Mais alors, quelle est la bonne approche ? Communication précoce, confiance et soutien ciblé sont les mots-clés.
- Maintenez le contact, dès le départ : entretenez-vous avec le collaborateur sans trop tarder après la notification de l’absence pour maladie. Non pas depuis une position autoritaire, mais en faisant preuve d’un intérêt sincère : « Comment allez-vous ? » Cette démarche vous aidera à maintenir le lien et à comprendre la situation, sur le plan médical, mais aussi dans son contexte.
- Focalisez-vous sur la perception et non pas uniquement sur le diagnostic : le diagnostic médical constitue naturellement un facteur, mais des études approfondies démontrent que la perception du travailleur à l’égard de sa santé et de son mode de fonctionnement, de même que ses attentes en termes de rétablissement et de reprise du travail, représentent des indicateurs bien plus fiables de la durée de l’absence. Aussi, poursuivez avec les questions suivantes : « Comment vous sentez-vous en ce moment ? » et « Comment envisagez-vous votre retour au travail ? ».
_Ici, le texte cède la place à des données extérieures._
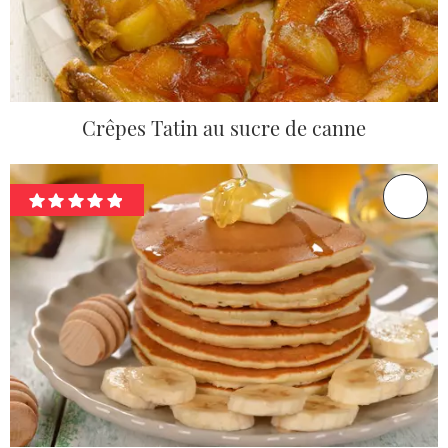
Crêpes Tatin au sucre de canne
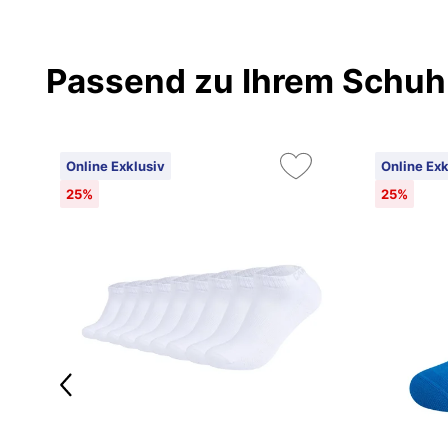
Passend zu Ihrem Schuh
Online Exklusiv
Online Exk
25%
25%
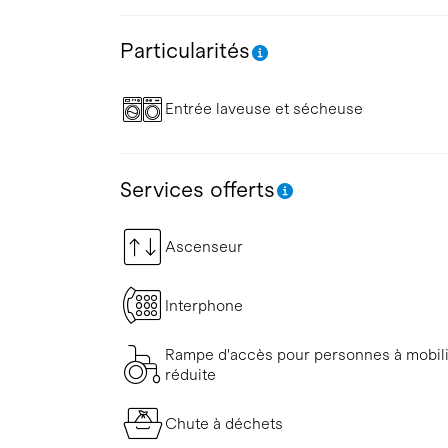
Particularités
Entrée laveuse et sécheuse
Services offerts
Ascenseur
Interphone
Rampe d'accès pour personnes à mobil
réduite
Chute à déchets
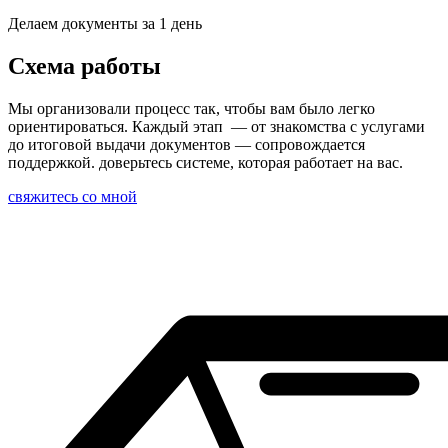
Делаем документы за 1 день
Схема работы
Мы организовали процесс так, чтобы вам было легко
ориентироваться. Каждый этап — от знакомства с услугами
до итоговой выдачи документов — сопровождается
поддержкой. доверьтесь системе, которая работает на вас.
свяжитесь со мной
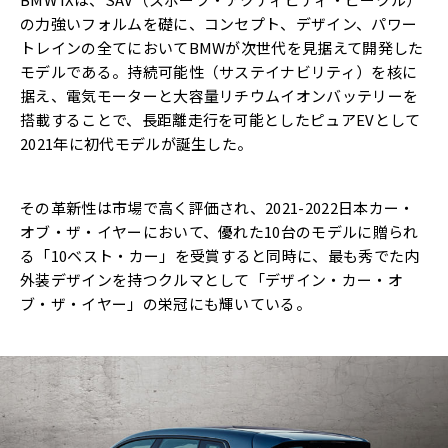
の力強いフォルムを礎に、コンセプト、デザイン、パワー
トレインの全てにおいてBMWが次世代を見据えて開発した
モデルである。持続可能性（サステイナビリティ）を核に
据え、電気モーターと大容量リチウムイオンバッテリーを
搭載することで、長距離走行を可能としたピュアEVとして
2021年に初代モデルが誕生した。
その革新性は市場で高く評価され、2021-2022日本カー・
オブ・ザ・イヤーにおいて、優れた10台のモデルに贈られ
る「10ベスト・カー」を受賞すると同時に、最も秀でた内
外装デザインを持つクルマとして「デザイン・カー・オ
ブ・ザ・イヤー」の栄冠にも輝いている。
- Tirez profit de la « fenêtre d’opportunité » : les 12 premières semaines de l’absence sont cruciales. Des études révèlent que c’est pendant cette période que les chances d’une réintégration réussie et durable sont les plus élevées. Une démarche proactive, le maintien du contact et la recherche conjointe de solutions constituent donc le mot d’ordre.
Pensez aux sportifs de haut niveau blessés qui, en dépit d’une absence de longue durée, restent impliqués au sein de l’équipe et sont accueillis à bras ouverts à leur retour. Le message est clair : « Bon retour parmi nous, tu nous as manqué, nous sommes contents de te revoir ! » Telle est l’essence du « retour sur le terrain », transposé dans notre contexte, le « retour au travail ». Il s’agit de créer un environnement dans lequel les travailleurs se sentent les bienvenus et soutenus.
Bien que certaines nouvelles mesures de l’accord de gouvernement plaident en faveur d’un suivi plus rapide des travailleurs malades, une focalisation excessive sur le contrôle et les possibles sanctions peut ébranler cette confiance, pourtant essentielle.
Le rôle que vous pouvez jouer en votre qualité d’employeur ou de responsable hiérarchique est, à cet égard, capital. Un contact proactif doublé d’un intérêt sincère, un dialogue ouvert, un examen réaliste des pistes envisageables (éventuellement à travers un travail adapté) et un accueil à la fois chaleureux et bienveillant vous permettront de créer un environnement dans lequel les collaborateurs se sentiront soutenus. Vous faciliterez ainsi significativement la réintégration et contribuerez à la mise en place d’une solution durable, pour le travailleur comme pour l’organisation.